(Collected data entries)
#####

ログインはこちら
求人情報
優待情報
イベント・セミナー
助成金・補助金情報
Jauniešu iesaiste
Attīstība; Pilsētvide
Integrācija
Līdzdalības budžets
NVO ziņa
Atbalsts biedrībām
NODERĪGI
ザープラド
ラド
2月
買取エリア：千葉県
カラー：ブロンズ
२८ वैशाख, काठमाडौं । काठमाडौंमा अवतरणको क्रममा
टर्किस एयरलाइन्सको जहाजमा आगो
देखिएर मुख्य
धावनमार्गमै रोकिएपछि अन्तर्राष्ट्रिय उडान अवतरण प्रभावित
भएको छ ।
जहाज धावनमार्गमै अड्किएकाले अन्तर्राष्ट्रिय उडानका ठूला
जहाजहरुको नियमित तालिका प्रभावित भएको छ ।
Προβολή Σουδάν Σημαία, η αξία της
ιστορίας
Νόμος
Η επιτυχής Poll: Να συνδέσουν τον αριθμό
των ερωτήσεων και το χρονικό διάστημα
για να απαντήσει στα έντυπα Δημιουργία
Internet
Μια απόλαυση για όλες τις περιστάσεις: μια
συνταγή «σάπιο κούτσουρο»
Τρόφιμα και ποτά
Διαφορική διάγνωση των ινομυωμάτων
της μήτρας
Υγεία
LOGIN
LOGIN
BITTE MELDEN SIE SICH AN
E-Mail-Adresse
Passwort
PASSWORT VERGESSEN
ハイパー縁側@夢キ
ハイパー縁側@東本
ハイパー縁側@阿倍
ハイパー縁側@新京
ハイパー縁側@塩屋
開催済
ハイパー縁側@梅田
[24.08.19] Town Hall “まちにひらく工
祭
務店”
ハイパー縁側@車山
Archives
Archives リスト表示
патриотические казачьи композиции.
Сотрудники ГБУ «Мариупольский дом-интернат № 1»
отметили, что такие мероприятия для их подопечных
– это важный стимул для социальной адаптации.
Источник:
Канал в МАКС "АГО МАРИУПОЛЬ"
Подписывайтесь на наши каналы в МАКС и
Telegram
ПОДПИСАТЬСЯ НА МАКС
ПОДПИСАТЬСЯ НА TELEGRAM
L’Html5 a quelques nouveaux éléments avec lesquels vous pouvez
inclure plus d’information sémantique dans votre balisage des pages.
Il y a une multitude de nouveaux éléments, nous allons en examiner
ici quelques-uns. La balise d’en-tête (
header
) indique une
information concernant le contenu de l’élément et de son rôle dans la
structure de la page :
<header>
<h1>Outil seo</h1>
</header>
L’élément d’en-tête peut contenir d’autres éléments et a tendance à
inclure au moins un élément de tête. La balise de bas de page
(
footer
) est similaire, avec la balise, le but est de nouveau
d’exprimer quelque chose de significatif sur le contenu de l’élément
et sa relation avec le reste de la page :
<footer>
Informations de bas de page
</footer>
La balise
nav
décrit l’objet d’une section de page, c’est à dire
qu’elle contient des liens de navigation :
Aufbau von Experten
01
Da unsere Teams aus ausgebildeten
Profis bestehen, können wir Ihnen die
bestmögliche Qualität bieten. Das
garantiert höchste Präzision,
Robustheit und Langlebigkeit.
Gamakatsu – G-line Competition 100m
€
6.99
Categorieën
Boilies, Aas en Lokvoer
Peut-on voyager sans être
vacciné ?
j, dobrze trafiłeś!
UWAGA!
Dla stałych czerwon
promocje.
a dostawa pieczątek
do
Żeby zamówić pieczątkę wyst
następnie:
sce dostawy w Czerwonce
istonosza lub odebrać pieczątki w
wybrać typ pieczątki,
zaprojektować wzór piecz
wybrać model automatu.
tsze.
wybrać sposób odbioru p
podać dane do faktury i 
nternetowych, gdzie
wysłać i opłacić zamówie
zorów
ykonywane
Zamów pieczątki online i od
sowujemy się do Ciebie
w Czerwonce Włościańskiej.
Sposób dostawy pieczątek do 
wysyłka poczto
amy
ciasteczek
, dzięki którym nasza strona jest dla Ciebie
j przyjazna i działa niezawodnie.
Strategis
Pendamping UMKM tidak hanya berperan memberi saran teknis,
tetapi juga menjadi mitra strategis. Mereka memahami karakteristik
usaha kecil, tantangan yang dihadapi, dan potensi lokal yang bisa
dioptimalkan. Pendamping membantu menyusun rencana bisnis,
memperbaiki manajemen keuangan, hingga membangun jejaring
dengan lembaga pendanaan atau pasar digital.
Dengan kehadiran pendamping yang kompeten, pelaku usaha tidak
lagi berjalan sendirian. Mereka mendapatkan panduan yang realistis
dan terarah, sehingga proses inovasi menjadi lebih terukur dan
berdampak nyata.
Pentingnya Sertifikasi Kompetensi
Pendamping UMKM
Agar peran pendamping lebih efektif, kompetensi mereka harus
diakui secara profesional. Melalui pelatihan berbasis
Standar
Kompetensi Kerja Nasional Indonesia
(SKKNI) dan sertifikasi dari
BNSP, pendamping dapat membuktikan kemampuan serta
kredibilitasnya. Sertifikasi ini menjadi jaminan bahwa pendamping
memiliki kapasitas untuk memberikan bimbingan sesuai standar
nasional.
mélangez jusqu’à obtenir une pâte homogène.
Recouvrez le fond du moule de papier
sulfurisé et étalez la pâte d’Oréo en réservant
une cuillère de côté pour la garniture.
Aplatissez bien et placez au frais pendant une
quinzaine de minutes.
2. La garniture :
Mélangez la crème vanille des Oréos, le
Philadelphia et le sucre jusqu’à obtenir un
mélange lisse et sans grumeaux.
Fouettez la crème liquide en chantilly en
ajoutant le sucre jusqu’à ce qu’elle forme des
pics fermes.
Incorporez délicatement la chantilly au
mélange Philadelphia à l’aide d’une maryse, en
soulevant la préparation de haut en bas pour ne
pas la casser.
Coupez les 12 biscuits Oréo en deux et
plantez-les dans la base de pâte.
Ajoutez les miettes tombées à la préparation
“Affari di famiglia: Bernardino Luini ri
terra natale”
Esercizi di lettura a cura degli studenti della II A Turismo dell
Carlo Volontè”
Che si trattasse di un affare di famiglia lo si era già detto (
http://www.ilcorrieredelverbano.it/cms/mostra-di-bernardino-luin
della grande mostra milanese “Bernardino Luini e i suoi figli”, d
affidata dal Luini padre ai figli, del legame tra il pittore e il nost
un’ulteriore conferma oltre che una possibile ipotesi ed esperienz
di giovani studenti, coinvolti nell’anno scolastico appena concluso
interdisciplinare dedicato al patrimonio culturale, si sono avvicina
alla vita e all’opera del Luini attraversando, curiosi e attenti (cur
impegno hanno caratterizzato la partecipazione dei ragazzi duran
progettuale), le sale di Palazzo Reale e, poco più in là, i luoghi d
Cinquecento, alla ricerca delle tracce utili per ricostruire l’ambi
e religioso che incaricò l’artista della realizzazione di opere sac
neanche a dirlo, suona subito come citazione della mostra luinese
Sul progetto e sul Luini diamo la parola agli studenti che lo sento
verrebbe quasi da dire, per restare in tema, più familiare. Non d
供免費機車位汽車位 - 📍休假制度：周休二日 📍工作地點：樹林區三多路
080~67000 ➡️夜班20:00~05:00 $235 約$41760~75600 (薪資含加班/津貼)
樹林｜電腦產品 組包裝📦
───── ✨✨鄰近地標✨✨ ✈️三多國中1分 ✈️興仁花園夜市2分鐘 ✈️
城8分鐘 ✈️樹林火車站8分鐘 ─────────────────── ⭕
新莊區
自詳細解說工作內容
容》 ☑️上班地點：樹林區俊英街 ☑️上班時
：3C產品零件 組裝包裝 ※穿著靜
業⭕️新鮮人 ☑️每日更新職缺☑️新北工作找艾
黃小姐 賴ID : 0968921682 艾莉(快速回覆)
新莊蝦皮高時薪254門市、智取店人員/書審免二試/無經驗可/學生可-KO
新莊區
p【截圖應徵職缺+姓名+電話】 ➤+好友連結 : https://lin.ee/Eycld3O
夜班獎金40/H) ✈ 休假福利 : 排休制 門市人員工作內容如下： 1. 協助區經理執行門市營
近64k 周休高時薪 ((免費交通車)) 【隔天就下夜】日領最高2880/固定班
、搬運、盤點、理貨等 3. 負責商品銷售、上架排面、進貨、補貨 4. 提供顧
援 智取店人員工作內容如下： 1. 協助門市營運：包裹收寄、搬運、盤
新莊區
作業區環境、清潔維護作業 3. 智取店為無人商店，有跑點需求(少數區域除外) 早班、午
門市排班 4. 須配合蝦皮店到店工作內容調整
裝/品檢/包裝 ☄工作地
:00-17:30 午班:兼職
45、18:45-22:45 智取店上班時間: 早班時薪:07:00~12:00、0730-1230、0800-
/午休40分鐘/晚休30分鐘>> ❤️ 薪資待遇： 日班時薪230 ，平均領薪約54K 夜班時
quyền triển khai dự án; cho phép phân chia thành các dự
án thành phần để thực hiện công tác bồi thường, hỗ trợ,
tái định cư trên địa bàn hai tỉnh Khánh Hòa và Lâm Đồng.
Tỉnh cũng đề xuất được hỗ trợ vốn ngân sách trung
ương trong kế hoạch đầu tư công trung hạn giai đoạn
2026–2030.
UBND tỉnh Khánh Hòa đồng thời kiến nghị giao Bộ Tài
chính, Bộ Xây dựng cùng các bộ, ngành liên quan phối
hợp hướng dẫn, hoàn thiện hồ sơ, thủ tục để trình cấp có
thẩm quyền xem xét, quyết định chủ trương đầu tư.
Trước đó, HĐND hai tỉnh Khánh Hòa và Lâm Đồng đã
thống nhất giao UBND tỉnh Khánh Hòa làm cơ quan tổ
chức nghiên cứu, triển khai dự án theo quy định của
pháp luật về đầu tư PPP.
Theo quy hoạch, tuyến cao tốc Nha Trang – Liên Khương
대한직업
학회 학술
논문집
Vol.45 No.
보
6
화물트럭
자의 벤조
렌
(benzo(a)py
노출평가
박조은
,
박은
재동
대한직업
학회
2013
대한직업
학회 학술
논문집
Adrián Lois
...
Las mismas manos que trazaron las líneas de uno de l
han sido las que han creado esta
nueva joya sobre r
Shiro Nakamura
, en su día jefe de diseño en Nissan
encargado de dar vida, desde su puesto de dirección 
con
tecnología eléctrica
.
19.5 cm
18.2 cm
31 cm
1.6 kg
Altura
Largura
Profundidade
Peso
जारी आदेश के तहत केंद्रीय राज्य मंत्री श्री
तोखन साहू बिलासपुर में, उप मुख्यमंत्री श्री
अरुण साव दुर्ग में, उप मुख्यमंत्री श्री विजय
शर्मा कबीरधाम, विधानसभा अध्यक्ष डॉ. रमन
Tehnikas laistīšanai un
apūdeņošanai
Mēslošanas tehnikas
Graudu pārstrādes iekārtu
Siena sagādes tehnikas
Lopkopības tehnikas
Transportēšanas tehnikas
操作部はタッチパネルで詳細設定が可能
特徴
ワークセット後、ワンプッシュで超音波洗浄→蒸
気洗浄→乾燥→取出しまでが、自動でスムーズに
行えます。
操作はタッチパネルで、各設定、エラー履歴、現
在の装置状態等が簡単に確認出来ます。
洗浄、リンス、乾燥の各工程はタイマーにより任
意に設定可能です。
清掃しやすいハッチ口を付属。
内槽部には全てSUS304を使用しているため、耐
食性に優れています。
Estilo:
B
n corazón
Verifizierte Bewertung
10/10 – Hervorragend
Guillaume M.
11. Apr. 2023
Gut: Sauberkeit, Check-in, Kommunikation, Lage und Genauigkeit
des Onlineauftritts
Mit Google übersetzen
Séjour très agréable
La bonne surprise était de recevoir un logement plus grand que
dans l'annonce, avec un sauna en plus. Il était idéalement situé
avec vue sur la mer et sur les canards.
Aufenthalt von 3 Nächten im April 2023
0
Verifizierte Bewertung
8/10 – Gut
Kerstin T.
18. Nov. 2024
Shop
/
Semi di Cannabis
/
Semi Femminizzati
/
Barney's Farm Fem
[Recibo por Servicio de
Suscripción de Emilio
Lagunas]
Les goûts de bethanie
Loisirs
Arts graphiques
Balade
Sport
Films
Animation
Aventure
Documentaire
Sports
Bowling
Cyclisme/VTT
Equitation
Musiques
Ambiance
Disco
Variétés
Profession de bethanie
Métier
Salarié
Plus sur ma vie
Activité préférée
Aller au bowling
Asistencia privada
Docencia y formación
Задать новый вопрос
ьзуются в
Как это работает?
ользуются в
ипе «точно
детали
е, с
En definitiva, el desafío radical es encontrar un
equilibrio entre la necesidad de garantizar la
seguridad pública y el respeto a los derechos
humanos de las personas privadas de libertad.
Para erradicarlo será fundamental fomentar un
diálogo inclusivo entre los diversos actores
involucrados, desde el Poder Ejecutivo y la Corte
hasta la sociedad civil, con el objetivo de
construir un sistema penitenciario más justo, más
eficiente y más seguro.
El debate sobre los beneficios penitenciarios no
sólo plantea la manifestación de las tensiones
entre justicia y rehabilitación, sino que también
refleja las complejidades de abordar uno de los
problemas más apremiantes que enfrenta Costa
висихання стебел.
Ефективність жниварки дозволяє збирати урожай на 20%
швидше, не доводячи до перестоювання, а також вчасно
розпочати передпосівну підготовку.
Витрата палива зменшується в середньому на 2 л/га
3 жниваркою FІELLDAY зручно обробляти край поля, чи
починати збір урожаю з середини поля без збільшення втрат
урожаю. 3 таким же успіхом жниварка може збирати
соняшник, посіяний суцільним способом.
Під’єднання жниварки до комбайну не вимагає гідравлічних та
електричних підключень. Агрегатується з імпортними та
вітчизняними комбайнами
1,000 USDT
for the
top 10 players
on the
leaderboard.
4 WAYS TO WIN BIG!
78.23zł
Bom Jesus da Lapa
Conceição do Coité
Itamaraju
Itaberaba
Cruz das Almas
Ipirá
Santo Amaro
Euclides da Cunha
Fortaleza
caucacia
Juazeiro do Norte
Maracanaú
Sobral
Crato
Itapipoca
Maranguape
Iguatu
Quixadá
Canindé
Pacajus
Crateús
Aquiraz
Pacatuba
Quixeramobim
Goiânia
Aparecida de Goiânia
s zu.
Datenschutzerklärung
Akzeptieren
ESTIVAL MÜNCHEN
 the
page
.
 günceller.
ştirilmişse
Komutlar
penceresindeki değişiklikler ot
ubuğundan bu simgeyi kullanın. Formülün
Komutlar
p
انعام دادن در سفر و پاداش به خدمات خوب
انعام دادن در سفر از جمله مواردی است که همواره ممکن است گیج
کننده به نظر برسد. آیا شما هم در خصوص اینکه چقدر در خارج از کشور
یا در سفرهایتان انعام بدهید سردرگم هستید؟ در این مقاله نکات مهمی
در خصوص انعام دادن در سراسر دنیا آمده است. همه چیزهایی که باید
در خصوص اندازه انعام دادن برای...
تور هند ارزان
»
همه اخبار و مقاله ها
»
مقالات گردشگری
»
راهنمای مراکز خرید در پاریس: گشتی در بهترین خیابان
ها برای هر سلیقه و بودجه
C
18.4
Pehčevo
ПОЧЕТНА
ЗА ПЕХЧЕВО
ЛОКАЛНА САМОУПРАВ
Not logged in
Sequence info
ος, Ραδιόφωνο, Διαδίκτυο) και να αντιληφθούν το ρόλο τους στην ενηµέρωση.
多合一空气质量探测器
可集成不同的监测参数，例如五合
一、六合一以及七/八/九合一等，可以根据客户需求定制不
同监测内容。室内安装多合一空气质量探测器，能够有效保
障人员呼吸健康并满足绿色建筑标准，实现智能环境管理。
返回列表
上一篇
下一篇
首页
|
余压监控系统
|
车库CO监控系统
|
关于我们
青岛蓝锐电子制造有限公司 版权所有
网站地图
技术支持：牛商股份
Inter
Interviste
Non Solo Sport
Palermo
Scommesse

#####

(WORK REQUEST):
Copy out the entries exactly. Begin at the first line and end with the line that has "जहाजहरुको नियमित तालिका प्रभावित भएको छ ।".

(ANSWER FOR THE TASK):
ログインはこちら
求人情報
優待情報
イベント・セミナー
助成金・補助金情報
Jauniešu iesaiste
Attīstība; Pilsētvide
Integrācija
Līdzdalības budžets
NVO ziņa
Atbalsts biedrībām
NODERĪGI
ザープラド
ラド
2月
買取エリア：千葉県
カラー：ブロンズ
२८ वैशाख, काठमाडौं । काठमाडौंमा अवतरणको क्रममा
टर्किस एयरलाइन्सको जहाजमा आगो
देखिएर मुख्य
धावनमार्गमै रोकिएपछि अन्तर्राष्ट्रिय उडान अवतरण प्रभावित
भएको छ ।
जहाज धावनमार्गमै अड्किएकाले अन्तर्राष्ट्रिय उडानका ठूला
जहाजहरुको नियमित तालिका प्रभावित भएको छ ।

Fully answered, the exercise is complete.